• _AVAILABLE DATA_:

-----

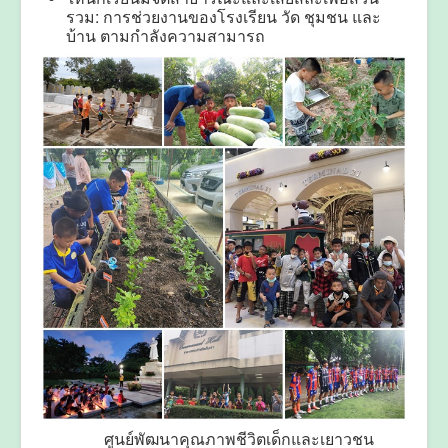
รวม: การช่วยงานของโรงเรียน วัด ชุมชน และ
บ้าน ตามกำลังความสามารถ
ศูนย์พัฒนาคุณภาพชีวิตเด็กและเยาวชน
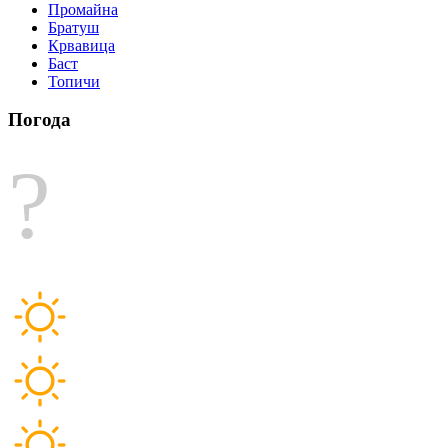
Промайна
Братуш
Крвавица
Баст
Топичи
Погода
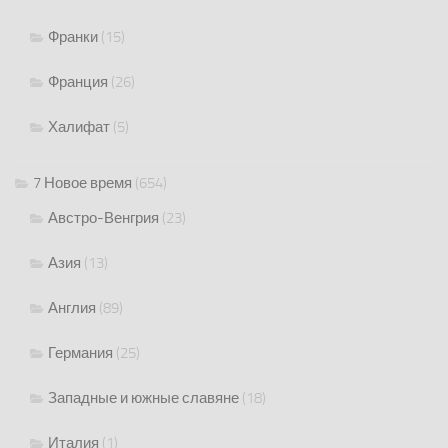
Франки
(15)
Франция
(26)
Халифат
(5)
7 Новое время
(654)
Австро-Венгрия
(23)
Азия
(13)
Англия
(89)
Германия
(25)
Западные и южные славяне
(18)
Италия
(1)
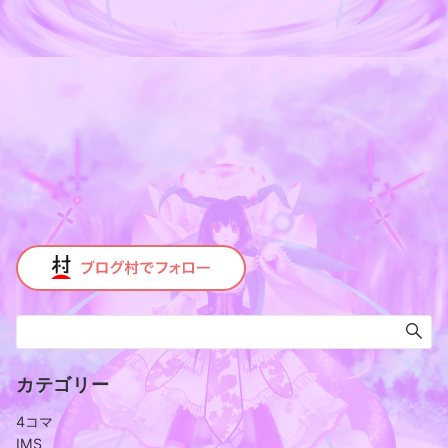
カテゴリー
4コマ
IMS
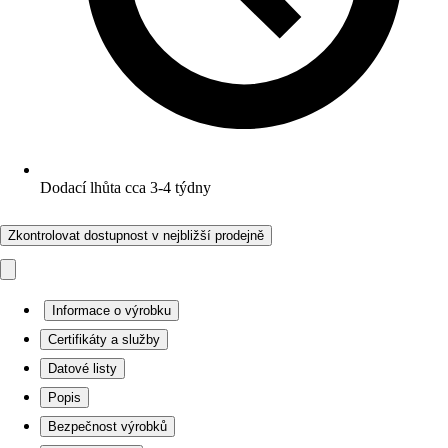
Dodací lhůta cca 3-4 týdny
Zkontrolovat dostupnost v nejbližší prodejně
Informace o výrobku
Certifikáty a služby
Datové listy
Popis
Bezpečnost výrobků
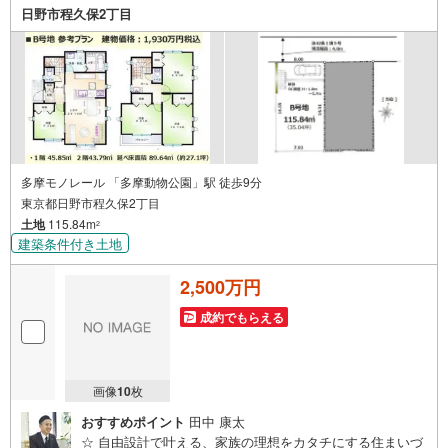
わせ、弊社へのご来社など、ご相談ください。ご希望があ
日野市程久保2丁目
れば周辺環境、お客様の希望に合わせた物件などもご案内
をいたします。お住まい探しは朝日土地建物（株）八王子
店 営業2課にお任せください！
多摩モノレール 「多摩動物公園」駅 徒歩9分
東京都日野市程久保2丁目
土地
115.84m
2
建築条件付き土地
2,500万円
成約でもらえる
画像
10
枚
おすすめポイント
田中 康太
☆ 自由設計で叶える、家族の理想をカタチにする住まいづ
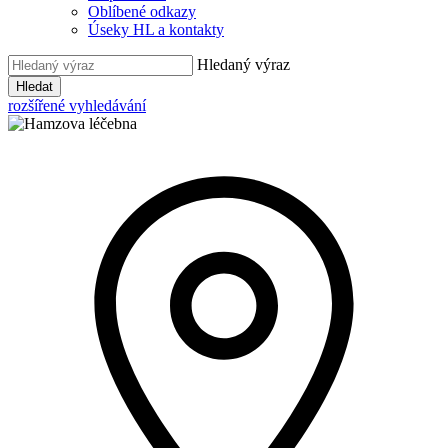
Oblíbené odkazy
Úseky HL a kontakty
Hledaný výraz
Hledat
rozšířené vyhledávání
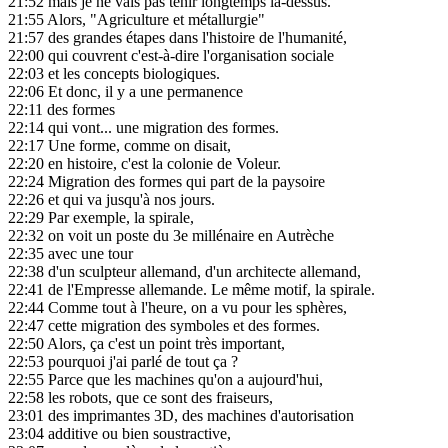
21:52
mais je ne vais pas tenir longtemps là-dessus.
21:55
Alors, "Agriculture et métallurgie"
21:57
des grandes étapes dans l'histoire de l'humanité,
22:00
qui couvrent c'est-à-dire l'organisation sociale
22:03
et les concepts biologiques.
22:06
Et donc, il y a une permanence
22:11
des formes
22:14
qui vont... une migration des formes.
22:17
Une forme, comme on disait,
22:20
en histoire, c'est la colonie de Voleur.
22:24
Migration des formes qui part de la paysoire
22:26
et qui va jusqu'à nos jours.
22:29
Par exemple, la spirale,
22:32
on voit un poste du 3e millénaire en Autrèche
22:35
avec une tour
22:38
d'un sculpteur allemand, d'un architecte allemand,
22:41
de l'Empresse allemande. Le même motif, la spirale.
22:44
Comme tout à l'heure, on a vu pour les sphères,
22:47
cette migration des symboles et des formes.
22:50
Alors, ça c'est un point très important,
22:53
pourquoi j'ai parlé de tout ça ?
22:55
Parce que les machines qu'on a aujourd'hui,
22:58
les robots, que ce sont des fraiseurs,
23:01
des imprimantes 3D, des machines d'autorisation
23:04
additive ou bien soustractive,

-----

Report each line in the preceding entries that holds the string "spirale".

• _EXPECTED ANSWER_:
Par exemple, la spirale,
de l'Empresse allemande. Le même motif, la spirale.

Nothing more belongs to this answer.